In Ihren früheren Gesprächen mit Journalisten haben Sie nicht nur einmal Zweifel darüber geäußert, dass sich B. K. Pugo erschossen hat. Was hat Sie veranlasst, am Wahrheitsgehalt der offiziellen Version zu zweifeln?

Vor der Verhaftung, als allen bereits klar war, dass »unser Lied gesungen war«, habe ich in einem ruhigen (um nicht zu sagen »fröhlichen«) Telefongespräch mit Boris Karlowitsch so gewitzelt – etwa neun Uhr am Abend des 21. August. Ich fragte ihn vom Kreml aus: »Hast du die Tasche schon gepackt? Glaub mir, schon morgen kommen deine Kollegen und ›bitten‹ uns, ihnen zu folgen.« Und er, der sich in seiner Wohnung befand, antwortete: »Ja, Walitschka sucht schon immer die Sachen zusammen. Ich habe es nur nicht geschafft, Cracker zu trocknen – zu schnell ist doch alles zu Ende gegangen.« Die am nächsten Morgen in den elektronischen Medien verbreitete Nachricht darüber, dass sich Boris und Walentina Pugo erschossen haben, traf mich wie ein Schlag auf den Kopf. Und natürlich haben mich auch die Umstände der Verhaftung verwundert. Dass ranghohe Funktionäre des KGB [Komitees für Staatssicherheit, Anm. d. Ü.], MWD [Innenministeriums, Anm. d. Ü.] und der Staatsanwaltschaft zur Verhaftung eines Innenministers der UdSSR erscheinen, ist eher normal. Doch was hatte bei dieser »Aufführung« eine Privatperson namens Jawlinskij zu suchen?
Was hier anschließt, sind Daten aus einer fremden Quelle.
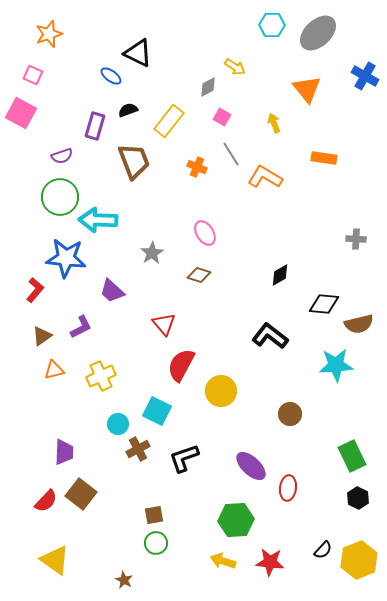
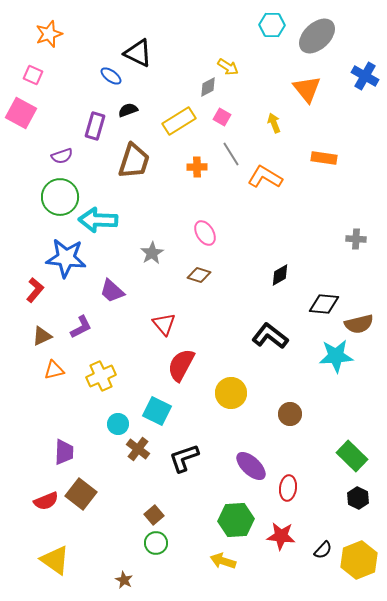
gray ellipse at (318, 33): moved 1 px left, 3 px down
yellow arrow at (235, 67): moved 7 px left
yellow rectangle at (169, 121): moved 10 px right; rotated 20 degrees clockwise
brown trapezoid at (134, 161): rotated 39 degrees clockwise
orange cross at (197, 167): rotated 24 degrees counterclockwise
brown triangle at (42, 336): rotated 10 degrees clockwise
cyan star at (336, 365): moved 9 px up
yellow circle at (221, 391): moved 10 px right, 2 px down
brown cross at (138, 449): rotated 25 degrees counterclockwise
green rectangle at (352, 456): rotated 20 degrees counterclockwise
red semicircle at (46, 501): rotated 25 degrees clockwise
brown square at (154, 515): rotated 30 degrees counterclockwise
red star at (270, 562): moved 11 px right, 26 px up
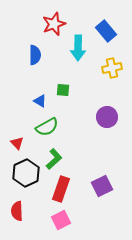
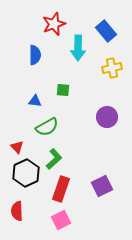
blue triangle: moved 5 px left; rotated 24 degrees counterclockwise
red triangle: moved 4 px down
Nun, wer Schuld am Zerfall der UdSSR hat, haben wir im Allgemeinen erörtert. Und trotzdem werden Ihre Argumente die Anhänger von Jelzin und Gorbatschow kaum überzeugen. Sie werden trotzdem zu der übereinstimmenden Annahme kommen und eindringlich wiederholen: »Und was wäre, wenn das GKTschP die Unterzeichnung des Unionsvertrags nicht sabotiert hätte, dann wäre es gelungen, die UdSSR, wenn auch vielleicht in einer anderen Ausgestaltung und in einer anderen Qualität, zu erhalten.«

Wir haben wahrscheinlich die Unterzeichnung dieses berüchtigten Vertrags irgendwie verhindert. Aber nur am 20. August 1991. Obwohl, und da wiederhole ich mich, selbst die Unterzeichnung schon ein Kreuz auf den Unionsstaat gesetzt hätte. Nehmen wir einmal für einen Moment an, dass der Unionsvertrag im Großen und Ganzen positiv für die Völker unseres Landes gewesen wäre. Wer hat denn eine Unterzeichnung im September und Oktober verhindert? Ja, und warum nicht Ende August? Wir, »die Putschisten«, befanden uns in den Gefängniszellen, da war doch die beste Zeit für die Unterzeichner, den Sieg der Demokratie zu bejubeln und nach den fröhlichen Siegesfeiern zur Formierung der Union Souveräner Staaten überzugehen. Aber niemand hatte daran Interesse. Alle Führungen der Republiken erwarteten die letzten Tage der UdSSR. Sie verstanden bestens, dass die Seifenblase der SSG (Union Souveräner Staaten) nicht einen Tag übersteht. Jelzins Berater Burbulis hat bekannt, dass sie (das heißt Jelzin und die anderen Machthaber der Unionsrepubliken) bereits zu Beginn des Jahres 1991 genau das geplant hatten, was in der Folge die Benennung »SNG« [Gemeinschaft Unabhängiger Staaten, GUS; Содружество НезависимыхГосударств, СНГ, Anm. d. Ü.] erhielt. Aber das ist aus der Sicht des Staatsaufbaues weder das eine noch das andere, das ist einfach gar nichts …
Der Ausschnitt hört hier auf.